Safety and effectiveness of mucosal traction using a snare combined with endoclips to assist the resection of esophageal intraepithelial neoplasia: a propensity score matching analysis.

Dis Esophagus

Guangdong Provincial Key Laboratory of Gastroenterology, Department of Gastroenterology, Nanfang Hospital, Southern Medical University, Guangzhou, Guangdong Province, China.

Published: January 2022

Currently, the reports on esophageal endoscopic submucosal dissection (ESD) assisted by traction with a snare are rare. Because a snare is a commonly used endoscopic accessory and is easily available, its application in mucosal traction is worth exploring. The present study aims to evaluate the safety and effectiveness of snare-endoclip traction-assisted ESD for esophageal intraepithelial neoplasia.
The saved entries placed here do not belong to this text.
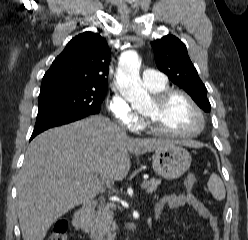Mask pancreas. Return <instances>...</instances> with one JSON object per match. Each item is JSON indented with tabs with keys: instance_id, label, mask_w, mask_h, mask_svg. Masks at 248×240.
<instances>
[{
	"instance_id": "1",
	"label": "pancreas",
	"mask_w": 248,
	"mask_h": 240,
	"mask_svg": "<svg viewBox=\"0 0 248 240\" xmlns=\"http://www.w3.org/2000/svg\"><path fill=\"white\" fill-rule=\"evenodd\" d=\"M161 183L160 179L152 178L149 181H144V186L148 194H152L157 186ZM112 204H106L100 206L99 209L92 215V227L90 229V235L95 240H111V230L116 227L113 221V209Z\"/></svg>"
}]
</instances>
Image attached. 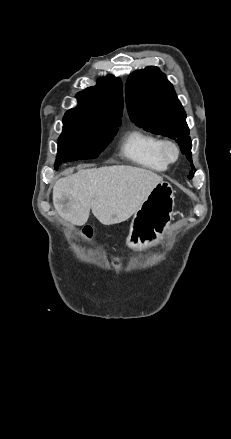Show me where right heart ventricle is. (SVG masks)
Listing matches in <instances>:
<instances>
[{"mask_svg":"<svg viewBox=\"0 0 231 439\" xmlns=\"http://www.w3.org/2000/svg\"><path fill=\"white\" fill-rule=\"evenodd\" d=\"M162 139L140 129L130 130L121 144L122 154L137 165L156 172L167 170L161 155Z\"/></svg>","mask_w":231,"mask_h":439,"instance_id":"obj_1","label":"right heart ventricle"}]
</instances>
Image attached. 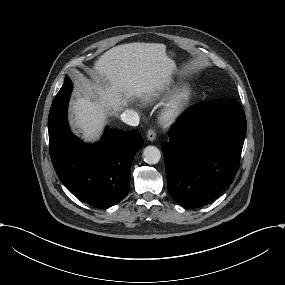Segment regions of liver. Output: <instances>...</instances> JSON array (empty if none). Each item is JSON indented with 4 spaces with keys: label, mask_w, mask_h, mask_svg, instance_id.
I'll return each mask as SVG.
<instances>
[{
    "label": "liver",
    "mask_w": 285,
    "mask_h": 285,
    "mask_svg": "<svg viewBox=\"0 0 285 285\" xmlns=\"http://www.w3.org/2000/svg\"><path fill=\"white\" fill-rule=\"evenodd\" d=\"M174 66L165 45L134 43L114 47L93 68L86 65L82 68L99 87L105 88L108 103L117 105V93L109 90V82L102 77L104 73L115 89L125 90L128 96H133L164 90L169 85ZM76 99L72 105L73 125L92 137L104 121L98 105L103 98L92 82L85 78L84 88L76 94Z\"/></svg>",
    "instance_id": "1"
}]
</instances>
Cases of esophageal intraepithelial neoplasia resected using ESD in the Digestive Endoscopy Center of Guangzhou Nanfang Hospital, China from June 2013 to March 2019 were retrospectively analyzed. The procedure of snare-endoclip traction-assisted ESD was compared with nontraction-assisted ESD by using a propensity score matching analysis. Operation time, en bloc and R0 resection, intra- and postoperative complications, and surgery-related costs were mainly evaluated. Overall, 99 cases of esophageal intraepithelial neoplasia under tissue biopsy were included in the present study. Further, 22 exact matched pairs were obtained. There were no differences in en bloc and R0 resection rates, intra- and postoperative complications, and costs of disposable surgical accessories between the traction group and the nontraction group. However, median operation time showed a significant difference: traction group, 50.0 min (range, 20-100 min); nontraction group, 70.0 min (range, 35-133 min), P=0.012. In conclusion, snare-endoclip traction-assisted ESD for esophageal intraepithelial neoplasia was safe and shortened operation time in the study, thereby improving the efficiency of ESD. Despite the additional use of a snare and endoclips for traction, the total costs of endoscopic accessories seemed not to be increased.